Collection entries
..............................
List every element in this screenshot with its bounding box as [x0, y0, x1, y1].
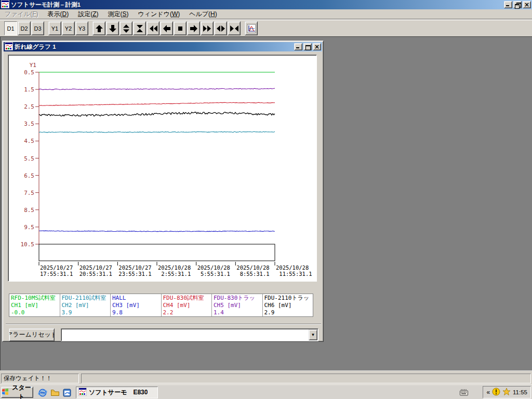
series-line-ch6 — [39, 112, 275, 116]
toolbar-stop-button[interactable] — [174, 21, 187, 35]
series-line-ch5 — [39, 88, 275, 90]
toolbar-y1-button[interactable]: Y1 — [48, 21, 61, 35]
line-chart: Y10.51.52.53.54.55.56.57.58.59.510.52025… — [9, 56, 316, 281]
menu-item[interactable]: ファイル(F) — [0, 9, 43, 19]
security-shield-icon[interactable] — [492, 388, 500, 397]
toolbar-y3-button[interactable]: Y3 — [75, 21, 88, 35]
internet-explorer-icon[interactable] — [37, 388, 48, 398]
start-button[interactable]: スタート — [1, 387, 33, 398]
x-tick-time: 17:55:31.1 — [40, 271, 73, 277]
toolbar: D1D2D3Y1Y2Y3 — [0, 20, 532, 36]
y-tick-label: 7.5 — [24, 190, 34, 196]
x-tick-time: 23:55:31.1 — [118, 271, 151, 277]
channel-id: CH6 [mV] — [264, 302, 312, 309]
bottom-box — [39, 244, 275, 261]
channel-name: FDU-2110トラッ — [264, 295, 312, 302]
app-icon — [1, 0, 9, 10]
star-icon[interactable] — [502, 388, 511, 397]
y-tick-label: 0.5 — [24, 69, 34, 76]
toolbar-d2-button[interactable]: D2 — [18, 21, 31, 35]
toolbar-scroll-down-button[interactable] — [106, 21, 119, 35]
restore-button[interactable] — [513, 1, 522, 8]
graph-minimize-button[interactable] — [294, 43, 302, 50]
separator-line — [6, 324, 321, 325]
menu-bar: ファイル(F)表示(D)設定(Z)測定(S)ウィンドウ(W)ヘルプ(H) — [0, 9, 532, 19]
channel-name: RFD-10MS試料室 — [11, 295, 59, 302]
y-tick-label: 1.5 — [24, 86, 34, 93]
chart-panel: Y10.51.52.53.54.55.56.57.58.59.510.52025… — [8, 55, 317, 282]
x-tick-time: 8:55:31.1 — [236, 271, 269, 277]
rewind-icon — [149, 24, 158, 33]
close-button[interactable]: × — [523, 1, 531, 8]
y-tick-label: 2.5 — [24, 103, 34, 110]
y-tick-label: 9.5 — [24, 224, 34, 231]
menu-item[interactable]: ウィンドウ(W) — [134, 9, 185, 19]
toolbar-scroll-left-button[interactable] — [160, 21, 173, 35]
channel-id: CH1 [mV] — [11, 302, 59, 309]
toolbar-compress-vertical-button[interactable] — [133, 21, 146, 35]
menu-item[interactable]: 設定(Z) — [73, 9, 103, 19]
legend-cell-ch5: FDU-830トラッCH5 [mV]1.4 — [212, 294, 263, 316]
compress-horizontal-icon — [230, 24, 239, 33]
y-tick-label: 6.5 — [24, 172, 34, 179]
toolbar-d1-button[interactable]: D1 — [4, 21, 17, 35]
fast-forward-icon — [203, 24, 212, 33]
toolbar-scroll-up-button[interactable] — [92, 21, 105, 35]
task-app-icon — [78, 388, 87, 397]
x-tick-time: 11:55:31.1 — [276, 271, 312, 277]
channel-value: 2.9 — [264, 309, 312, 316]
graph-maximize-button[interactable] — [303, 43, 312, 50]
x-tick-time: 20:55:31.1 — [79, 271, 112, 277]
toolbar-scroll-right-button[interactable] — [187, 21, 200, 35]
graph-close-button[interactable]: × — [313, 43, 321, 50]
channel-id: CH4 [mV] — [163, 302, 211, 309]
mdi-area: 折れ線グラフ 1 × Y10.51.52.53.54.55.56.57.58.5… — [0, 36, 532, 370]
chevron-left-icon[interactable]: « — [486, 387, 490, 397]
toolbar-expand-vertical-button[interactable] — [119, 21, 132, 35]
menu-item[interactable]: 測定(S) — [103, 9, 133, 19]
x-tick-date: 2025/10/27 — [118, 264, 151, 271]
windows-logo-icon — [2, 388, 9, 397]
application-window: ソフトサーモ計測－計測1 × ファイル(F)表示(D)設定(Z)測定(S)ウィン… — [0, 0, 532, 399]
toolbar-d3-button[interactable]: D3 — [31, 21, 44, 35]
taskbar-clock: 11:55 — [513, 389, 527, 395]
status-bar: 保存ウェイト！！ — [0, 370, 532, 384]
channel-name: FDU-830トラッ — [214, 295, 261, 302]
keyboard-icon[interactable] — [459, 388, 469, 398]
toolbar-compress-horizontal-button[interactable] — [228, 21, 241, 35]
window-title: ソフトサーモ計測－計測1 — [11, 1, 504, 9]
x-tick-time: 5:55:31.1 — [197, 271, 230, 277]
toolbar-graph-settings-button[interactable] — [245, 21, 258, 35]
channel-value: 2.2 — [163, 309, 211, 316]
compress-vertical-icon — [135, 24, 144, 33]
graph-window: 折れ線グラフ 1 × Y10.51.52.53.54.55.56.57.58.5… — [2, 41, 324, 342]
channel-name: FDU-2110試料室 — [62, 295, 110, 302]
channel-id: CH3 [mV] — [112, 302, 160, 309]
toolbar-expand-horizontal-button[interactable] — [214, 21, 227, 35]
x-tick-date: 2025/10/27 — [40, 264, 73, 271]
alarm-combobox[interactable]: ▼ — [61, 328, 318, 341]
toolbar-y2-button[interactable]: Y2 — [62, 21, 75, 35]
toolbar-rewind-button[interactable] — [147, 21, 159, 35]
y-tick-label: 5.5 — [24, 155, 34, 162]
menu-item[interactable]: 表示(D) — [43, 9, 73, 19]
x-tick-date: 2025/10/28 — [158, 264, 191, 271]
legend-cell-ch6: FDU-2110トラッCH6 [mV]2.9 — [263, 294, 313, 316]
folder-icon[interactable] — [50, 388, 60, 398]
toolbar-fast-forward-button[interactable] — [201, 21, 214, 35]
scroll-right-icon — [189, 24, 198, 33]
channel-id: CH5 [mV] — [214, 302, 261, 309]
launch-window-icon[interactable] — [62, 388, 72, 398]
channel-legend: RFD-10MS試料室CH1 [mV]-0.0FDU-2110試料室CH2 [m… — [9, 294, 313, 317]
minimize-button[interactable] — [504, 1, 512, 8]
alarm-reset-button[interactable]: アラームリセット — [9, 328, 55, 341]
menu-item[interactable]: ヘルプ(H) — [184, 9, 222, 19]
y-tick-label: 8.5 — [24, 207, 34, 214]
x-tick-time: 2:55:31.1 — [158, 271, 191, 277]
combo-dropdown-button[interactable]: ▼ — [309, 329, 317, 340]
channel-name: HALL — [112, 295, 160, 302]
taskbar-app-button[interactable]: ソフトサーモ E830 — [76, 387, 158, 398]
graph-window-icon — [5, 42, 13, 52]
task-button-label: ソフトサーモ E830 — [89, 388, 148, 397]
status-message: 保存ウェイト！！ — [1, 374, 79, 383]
..............................
Your task:
Word for word, repeat the data above with the pictures left out.

Finished task:
List every element in this screenshot with its bounding box as [x0, y0, x1, y1].
series-line-ch6 — [39, 112, 275, 116]
toolbar-stop-button[interactable] — [174, 21, 187, 35]
series-line-ch5 — [39, 88, 275, 90]
toolbar-y1-button[interactable]: Y1 — [48, 21, 61, 35]
line-chart: Y10.51.52.53.54.55.56.57.58.59.510.52025… — [9, 56, 316, 281]
menu-item[interactable]: ファイル(F) — [0, 9, 43, 19]
security-shield-icon[interactable] — [492, 388, 500, 397]
toolbar-y3-button[interactable]: Y3 — [75, 21, 88, 35]
internet-explorer-icon[interactable] — [37, 388, 48, 398]
start-button[interactable]: スタート — [1, 387, 33, 398]
x-tick-time: 17:55:31.1 — [40, 271, 73, 277]
toolbar: D1D2D3Y1Y2Y3 — [0, 20, 532, 36]
y-tick-label: 7.5 — [24, 190, 34, 196]
x-tick-time: 23:55:31.1 — [118, 271, 151, 277]
channel-id: CH6 [mV] — [264, 302, 312, 309]
bottom-box — [39, 244, 275, 261]
channel-name: FDU-2110トラッ — [264, 295, 312, 302]
app-icon — [1, 0, 9, 10]
star-icon[interactable] — [502, 388, 511, 397]
y-tick-label: 0.5 — [24, 69, 34, 76]
toolbar-d2-button[interactable]: D2 — [18, 21, 31, 35]
toolbar-scroll-down-button[interactable] — [106, 21, 119, 35]
restore-button[interactable] — [513, 1, 522, 8]
graph-minimize-button[interactable] — [294, 43, 302, 50]
separator-line — [6, 324, 321, 325]
menu-bar: ファイル(F)表示(D)設定(Z)測定(S)ウィンドウ(W)ヘルプ(H) — [0, 9, 532, 19]
channel-name: RFD-10MS試料室 — [11, 295, 59, 302]
y-tick-label: 1.5 — [24, 86, 34, 93]
chart-panel: Y10.51.52.53.54.55.56.57.58.59.510.52025… — [8, 55, 317, 282]
x-tick-time: 8:55:31.1 — [236, 271, 269, 277]
rewind-icon — [149, 24, 158, 33]
close-button[interactable]: × — [523, 1, 531, 8]
y-tick-label: 2.5 — [24, 103, 34, 110]
y-tick-label: 9.5 — [24, 224, 34, 231]
menu-item[interactable]: ウィンドウ(W) — [134, 9, 185, 19]
toolbar-scroll-left-button[interactable] — [160, 21, 173, 35]
channel-id: CH1 [mV] — [11, 302, 59, 309]
toolbar-compress-vertical-button[interactable] — [133, 21, 146, 35]
menu-item[interactable]: 設定(Z) — [73, 9, 103, 19]
legend-cell-ch5: FDU-830トラッCH5 [mV]1.4 — [212, 294, 263, 316]
compress-horizontal-icon — [230, 24, 239, 33]
y-tick-label: 6.5 — [24, 172, 34, 179]
toolbar-d1-button[interactable]: D1 — [4, 21, 17, 35]
fast-forward-icon — [203, 24, 212, 33]
toolbar-scroll-up-button[interactable] — [92, 21, 105, 35]
task-app-icon — [78, 388, 87, 397]
x-tick-time: 11:55:31.1 — [276, 271, 312, 277]
channel-value: 2.9 — [264, 309, 312, 316]
graph-maximize-button[interactable] — [303, 43, 312, 50]
x-tick-time: 20:55:31.1 — [79, 271, 112, 277]
toolbar-scroll-right-button[interactable] — [187, 21, 200, 35]
graph-close-button[interactable]: × — [313, 43, 321, 50]
channel-id: CH4 [mV] — [163, 302, 211, 309]
mdi-area: 折れ線グラフ 1 × Y10.51.52.53.54.55.56.57.58.5… — [0, 36, 532, 370]
chevron-left-icon[interactable]: « — [486, 387, 490, 397]
toolbar-expand-vertical-button[interactable] — [119, 21, 132, 35]
menu-item[interactable]: 測定(S) — [103, 9, 133, 19]
x-tick-date: 2025/10/27 — [118, 264, 151, 271]
windows-logo-icon — [2, 388, 9, 397]
application-window: ソフトサーモ計測－計測1 × ファイル(F)表示(D)設定(Z)測定(S)ウィン… — [0, 0, 532, 399]
toolbar-d3-button[interactable]: D3 — [31, 21, 44, 35]
taskbar-clock: 11:55 — [513, 389, 527, 395]
status-bar: 保存ウェイト！！ — [0, 370, 532, 384]
channel-name: FDU-830トラッ — [214, 295, 261, 302]
keyboard-icon[interactable] — [459, 388, 469, 398]
toolbar-compress-horizontal-button[interactable] — [228, 21, 241, 35]
window-title: ソフトサーモ計測－計測1 — [11, 1, 504, 9]
x-tick-time: 5:55:31.1 — [197, 271, 230, 277]
toolbar-graph-settings-button[interactable] — [245, 21, 258, 35]
channel-value: 2.2 — [163, 309, 211, 316]
compress-vertical-icon — [135, 24, 144, 33]
graph-window: 折れ線グラフ 1 × Y10.51.52.53.54.55.56.57.58.5… — [2, 41, 324, 342]
channel-name: FDU-2110試料室 — [62, 295, 110, 302]
channel-id: CH3 [mV] — [112, 302, 160, 309]
toolbar-expand-horizontal-button[interactable] — [214, 21, 227, 35]
x-tick-date: 2025/10/27 — [40, 264, 73, 271]
alarm-combobox[interactable]: ▼ — [61, 328, 318, 341]
toolbar-y2-button[interactable]: Y2 — [62, 21, 75, 35]
toolbar-rewind-button[interactable] — [147, 21, 159, 35]
y-tick-label: 5.5 — [24, 155, 34, 162]
menu-item[interactable]: 表示(D) — [43, 9, 73, 19]
x-tick-date: 2025/10/28 — [158, 264, 191, 271]
legend-cell-ch6: FDU-2110トラッCH6 [mV]2.9 — [263, 294, 313, 316]
folder-icon[interactable] — [50, 388, 60, 398]
toolbar-fast-forward-button[interactable] — [201, 21, 214, 35]
scroll-right-icon — [189, 24, 198, 33]
channel-id: CH5 [mV] — [214, 302, 261, 309]
launch-window-icon[interactable] — [62, 388, 72, 398]
channel-legend: RFD-10MS試料室CH1 [mV]-0.0FDU-2110試料室CH2 [m… — [9, 294, 313, 317]
minimize-button[interactable] — [504, 1, 512, 8]
alarm-reset-button[interactable]: アラームリセット — [9, 328, 55, 341]
menu-item[interactable]: ヘルプ(H) — [184, 9, 222, 19]
y-tick-label: 8.5 — [24, 207, 34, 214]
x-tick-time: 2:55:31.1 — [158, 271, 191, 277]
combo-dropdown-button[interactable]: ▼ — [309, 329, 317, 340]
channel-name: HALL — [112, 295, 160, 302]
taskbar-app-button[interactable]: ソフトサーモ E830 — [76, 387, 158, 398]
graph-window-icon — [5, 42, 13, 52]
task-button-label: ソフトサーモ E830 — [89, 388, 148, 397]
status-message: 保存ウェイト！！ — [1, 374, 79, 383]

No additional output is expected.